Previously, I concluded that using Either[String, Unit] is quite a nice way to compose predicates. Since then I have noticed some other patterns in my code that I would argue is an improvement.

We will still keep the “for-comprehension” style as I find that it makes the code more readable due to the shorter indentation compared to nested if else blocks.

The main difference is rather than defining functions that take the input and produce the monad, we use implicits to turn a boolean (or any other types as we shall see) into the monad we want for composition.

Instead of writing

// From previous code snippet
type Rejection = Either[String, Unit]
val isNotMagicNumber: Int => Rejection = x =>
if (x != 42) Right(()) else Left("Rejected because it is 42")

We shall define an implicit conversion from Boolean to Rejection then we can compose them as follows.


implicit class BooleanOps(b: Boolean) {
    def assertTrue[A](a: A): Either[A, Unit] = ???
}

val goodX = for {
    _ <- (x != 42).assertTrue("Rejected because it is 42")
    _ <- (x % 2 == 0).assertTrue("Rejected because it is odd")
} yield x

An added benefit of this is it compose well with non boolean checks too.

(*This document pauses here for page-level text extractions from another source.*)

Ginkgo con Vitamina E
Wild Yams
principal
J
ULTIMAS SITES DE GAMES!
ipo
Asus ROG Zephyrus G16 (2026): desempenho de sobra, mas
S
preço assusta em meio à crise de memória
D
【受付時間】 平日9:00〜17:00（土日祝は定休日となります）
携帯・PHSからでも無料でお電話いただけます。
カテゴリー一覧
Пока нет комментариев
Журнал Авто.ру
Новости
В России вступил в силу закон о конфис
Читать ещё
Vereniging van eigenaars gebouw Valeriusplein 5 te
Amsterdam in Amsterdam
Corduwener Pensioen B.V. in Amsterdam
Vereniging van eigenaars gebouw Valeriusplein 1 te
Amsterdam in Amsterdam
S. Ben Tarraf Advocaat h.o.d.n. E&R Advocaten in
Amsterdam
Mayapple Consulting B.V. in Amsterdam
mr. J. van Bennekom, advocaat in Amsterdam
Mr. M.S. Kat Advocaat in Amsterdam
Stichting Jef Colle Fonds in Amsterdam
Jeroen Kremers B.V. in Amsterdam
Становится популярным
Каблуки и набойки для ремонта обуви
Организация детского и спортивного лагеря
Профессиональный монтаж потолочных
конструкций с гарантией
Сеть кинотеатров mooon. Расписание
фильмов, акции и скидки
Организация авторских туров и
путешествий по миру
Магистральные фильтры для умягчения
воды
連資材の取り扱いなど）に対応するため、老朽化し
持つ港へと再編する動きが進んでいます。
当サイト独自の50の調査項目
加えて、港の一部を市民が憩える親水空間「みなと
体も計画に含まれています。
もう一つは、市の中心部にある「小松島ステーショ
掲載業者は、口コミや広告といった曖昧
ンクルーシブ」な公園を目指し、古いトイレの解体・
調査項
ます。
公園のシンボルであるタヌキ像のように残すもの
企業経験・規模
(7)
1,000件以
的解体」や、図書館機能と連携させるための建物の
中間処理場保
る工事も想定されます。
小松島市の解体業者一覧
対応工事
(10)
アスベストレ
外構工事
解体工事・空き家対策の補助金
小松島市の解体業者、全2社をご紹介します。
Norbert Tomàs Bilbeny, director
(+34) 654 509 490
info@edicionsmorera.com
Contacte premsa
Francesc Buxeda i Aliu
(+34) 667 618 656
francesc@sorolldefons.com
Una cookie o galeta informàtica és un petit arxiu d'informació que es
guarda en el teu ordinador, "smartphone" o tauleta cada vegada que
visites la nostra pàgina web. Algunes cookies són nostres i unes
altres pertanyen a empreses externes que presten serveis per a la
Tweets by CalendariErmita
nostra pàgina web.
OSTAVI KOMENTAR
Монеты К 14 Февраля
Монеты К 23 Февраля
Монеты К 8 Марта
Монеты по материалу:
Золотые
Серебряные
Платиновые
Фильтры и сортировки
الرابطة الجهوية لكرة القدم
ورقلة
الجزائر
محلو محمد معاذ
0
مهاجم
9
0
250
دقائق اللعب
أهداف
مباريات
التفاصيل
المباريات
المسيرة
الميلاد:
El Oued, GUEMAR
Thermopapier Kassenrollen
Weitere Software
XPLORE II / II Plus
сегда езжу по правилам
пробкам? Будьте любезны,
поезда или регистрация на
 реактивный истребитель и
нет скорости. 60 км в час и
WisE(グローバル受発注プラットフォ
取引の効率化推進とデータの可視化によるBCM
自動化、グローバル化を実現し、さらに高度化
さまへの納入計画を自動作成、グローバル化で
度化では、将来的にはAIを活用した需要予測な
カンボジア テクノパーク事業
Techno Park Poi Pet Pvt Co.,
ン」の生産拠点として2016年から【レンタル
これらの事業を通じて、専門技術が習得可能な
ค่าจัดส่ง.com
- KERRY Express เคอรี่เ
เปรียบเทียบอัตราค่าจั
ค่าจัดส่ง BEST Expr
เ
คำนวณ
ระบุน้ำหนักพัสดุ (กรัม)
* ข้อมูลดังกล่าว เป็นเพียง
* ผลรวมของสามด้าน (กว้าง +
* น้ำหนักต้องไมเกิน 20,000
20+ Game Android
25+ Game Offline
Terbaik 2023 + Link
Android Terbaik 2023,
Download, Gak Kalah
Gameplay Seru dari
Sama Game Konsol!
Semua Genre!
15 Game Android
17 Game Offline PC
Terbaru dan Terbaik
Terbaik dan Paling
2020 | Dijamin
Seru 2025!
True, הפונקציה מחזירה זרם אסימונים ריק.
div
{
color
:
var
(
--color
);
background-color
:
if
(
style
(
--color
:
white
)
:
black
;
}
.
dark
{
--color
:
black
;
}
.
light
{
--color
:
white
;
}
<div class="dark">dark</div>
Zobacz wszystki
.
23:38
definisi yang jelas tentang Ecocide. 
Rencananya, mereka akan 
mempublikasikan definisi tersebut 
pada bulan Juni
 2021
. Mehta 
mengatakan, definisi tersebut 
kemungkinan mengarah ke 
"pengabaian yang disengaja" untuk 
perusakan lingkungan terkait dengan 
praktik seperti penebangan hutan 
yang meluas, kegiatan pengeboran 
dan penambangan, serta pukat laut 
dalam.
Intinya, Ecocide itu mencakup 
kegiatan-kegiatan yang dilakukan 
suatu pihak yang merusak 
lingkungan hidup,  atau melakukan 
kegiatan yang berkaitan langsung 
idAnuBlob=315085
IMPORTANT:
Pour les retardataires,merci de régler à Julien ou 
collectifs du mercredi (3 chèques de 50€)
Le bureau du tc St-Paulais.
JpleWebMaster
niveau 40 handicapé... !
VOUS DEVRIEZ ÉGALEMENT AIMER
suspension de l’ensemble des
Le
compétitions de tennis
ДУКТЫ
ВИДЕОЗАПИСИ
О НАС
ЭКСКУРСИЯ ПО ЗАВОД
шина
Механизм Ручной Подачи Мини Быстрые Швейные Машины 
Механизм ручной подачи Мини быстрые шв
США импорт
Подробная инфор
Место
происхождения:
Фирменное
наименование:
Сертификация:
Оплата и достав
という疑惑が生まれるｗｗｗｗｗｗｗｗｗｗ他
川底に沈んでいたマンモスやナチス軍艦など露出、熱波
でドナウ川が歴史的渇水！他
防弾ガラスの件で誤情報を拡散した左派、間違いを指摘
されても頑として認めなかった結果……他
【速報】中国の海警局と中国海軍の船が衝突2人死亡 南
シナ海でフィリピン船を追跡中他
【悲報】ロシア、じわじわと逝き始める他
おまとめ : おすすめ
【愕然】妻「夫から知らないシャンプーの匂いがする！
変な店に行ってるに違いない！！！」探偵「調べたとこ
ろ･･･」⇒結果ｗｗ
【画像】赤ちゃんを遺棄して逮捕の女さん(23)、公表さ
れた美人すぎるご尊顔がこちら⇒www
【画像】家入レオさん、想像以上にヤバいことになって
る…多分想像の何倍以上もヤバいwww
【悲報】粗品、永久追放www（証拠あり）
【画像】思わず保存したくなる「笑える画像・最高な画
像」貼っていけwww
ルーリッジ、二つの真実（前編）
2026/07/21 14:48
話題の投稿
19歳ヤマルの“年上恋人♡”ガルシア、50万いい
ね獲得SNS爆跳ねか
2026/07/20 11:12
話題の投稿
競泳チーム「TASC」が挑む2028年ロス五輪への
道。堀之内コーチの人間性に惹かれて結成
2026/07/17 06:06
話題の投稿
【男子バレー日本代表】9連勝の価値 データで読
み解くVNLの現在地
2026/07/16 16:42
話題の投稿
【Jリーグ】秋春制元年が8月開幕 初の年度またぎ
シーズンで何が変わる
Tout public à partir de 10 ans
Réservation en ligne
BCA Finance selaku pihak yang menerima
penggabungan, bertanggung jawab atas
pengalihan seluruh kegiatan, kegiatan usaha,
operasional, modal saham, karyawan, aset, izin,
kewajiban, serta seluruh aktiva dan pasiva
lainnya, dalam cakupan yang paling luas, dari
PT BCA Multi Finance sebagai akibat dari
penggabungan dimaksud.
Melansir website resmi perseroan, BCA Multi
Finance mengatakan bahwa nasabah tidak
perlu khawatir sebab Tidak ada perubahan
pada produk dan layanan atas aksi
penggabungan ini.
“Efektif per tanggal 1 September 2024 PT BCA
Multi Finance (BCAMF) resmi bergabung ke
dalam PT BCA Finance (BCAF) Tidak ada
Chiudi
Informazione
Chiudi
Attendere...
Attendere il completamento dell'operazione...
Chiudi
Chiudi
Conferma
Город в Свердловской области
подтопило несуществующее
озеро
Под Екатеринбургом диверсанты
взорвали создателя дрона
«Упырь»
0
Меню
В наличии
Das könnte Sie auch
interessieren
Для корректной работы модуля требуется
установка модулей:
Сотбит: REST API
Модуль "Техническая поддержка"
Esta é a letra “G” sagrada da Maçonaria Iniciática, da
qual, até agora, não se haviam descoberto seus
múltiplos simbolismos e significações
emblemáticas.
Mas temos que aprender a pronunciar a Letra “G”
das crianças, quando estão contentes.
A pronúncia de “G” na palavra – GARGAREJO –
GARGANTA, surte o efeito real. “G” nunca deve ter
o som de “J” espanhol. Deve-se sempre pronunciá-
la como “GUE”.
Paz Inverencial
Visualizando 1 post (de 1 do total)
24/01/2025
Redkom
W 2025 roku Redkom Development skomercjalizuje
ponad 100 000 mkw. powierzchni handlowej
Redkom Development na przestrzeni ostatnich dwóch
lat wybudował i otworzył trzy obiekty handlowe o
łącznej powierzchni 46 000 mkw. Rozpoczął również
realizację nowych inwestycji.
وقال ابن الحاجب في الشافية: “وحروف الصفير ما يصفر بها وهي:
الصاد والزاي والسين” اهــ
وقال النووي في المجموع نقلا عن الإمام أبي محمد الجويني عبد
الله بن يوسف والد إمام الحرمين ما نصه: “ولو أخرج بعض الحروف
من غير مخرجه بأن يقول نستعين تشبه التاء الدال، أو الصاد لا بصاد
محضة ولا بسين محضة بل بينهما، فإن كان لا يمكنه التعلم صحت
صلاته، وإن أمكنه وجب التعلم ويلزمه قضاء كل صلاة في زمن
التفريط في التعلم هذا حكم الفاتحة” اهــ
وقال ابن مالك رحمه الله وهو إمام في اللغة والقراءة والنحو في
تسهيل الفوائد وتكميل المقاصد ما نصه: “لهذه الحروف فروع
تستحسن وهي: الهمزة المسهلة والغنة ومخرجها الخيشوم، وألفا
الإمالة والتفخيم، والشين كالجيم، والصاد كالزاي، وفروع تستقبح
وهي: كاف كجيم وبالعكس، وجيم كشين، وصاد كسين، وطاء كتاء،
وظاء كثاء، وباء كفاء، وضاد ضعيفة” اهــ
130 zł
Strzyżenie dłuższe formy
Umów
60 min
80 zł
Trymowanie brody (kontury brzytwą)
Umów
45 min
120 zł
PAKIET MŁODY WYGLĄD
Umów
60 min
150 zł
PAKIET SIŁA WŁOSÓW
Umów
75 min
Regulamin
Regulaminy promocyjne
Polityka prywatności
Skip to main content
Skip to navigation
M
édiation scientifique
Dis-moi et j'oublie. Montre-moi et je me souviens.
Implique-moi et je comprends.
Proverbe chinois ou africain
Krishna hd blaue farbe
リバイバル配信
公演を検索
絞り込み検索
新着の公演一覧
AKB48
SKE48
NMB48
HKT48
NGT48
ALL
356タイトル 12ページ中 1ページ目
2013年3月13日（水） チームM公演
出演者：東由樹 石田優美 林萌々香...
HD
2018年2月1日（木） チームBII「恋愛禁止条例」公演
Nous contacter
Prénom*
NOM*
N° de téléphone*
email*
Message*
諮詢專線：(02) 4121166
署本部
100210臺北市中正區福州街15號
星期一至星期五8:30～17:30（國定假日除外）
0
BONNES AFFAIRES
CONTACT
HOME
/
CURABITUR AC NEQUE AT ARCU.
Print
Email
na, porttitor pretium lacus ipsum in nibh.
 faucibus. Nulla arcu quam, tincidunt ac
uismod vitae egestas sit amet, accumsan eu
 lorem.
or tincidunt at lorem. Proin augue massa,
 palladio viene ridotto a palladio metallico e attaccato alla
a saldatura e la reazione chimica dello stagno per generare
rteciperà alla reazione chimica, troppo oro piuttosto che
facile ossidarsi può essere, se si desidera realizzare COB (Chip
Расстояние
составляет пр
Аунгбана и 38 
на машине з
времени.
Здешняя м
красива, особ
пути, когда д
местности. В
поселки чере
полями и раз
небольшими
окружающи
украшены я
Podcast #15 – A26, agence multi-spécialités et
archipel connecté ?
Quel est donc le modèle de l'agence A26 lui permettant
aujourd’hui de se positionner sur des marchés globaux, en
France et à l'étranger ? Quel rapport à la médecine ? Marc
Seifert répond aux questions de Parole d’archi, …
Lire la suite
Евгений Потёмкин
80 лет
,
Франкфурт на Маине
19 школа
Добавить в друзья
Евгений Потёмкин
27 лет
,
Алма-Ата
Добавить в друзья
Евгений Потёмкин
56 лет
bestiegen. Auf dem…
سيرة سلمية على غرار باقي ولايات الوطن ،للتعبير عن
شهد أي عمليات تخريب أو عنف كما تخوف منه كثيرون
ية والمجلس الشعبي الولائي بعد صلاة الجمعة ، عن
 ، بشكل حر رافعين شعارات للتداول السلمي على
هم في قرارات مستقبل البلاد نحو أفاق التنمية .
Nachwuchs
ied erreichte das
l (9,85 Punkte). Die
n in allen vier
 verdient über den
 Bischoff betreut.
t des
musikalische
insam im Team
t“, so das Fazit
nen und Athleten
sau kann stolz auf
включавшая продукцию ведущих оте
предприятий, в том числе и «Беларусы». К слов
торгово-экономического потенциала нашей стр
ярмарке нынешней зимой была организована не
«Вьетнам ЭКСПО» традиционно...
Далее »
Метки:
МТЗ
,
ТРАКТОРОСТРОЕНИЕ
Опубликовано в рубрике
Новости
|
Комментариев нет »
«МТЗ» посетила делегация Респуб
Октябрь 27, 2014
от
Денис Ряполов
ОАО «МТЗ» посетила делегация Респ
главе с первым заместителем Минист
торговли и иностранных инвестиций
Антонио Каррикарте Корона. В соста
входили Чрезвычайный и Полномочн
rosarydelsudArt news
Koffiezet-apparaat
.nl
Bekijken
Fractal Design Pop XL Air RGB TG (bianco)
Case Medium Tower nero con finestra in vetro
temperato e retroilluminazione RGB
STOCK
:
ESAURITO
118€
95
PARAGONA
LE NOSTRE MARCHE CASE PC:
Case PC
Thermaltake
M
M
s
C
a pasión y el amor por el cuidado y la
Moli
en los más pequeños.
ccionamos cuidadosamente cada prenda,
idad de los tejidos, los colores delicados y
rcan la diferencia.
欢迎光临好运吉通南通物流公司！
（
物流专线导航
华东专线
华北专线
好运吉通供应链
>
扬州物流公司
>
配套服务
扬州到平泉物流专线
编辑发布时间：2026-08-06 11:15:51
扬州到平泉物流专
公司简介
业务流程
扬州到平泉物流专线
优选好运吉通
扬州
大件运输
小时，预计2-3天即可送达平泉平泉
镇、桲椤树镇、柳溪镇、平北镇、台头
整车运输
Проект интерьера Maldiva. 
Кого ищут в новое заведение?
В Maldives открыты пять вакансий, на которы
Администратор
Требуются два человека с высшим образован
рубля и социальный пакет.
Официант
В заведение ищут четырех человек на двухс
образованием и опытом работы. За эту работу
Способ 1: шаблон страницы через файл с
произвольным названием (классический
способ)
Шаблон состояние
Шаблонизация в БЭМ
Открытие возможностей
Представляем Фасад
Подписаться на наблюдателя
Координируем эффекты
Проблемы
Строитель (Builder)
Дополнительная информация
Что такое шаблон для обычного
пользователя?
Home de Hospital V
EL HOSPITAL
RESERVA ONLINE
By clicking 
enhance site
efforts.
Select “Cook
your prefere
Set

For example if we want to get a value from a map which may not have the value, then we can compose it with

// val lookup: Map[Int, A] = ???
for {
    ...
    _ <- lookup.get(x).toRight(s"Missing key $x from lookup table")
} ...

Final remarks

While the idea of composing these predicates is quite similar to before. I find that using implicit classes makes it clearer what’s being tested.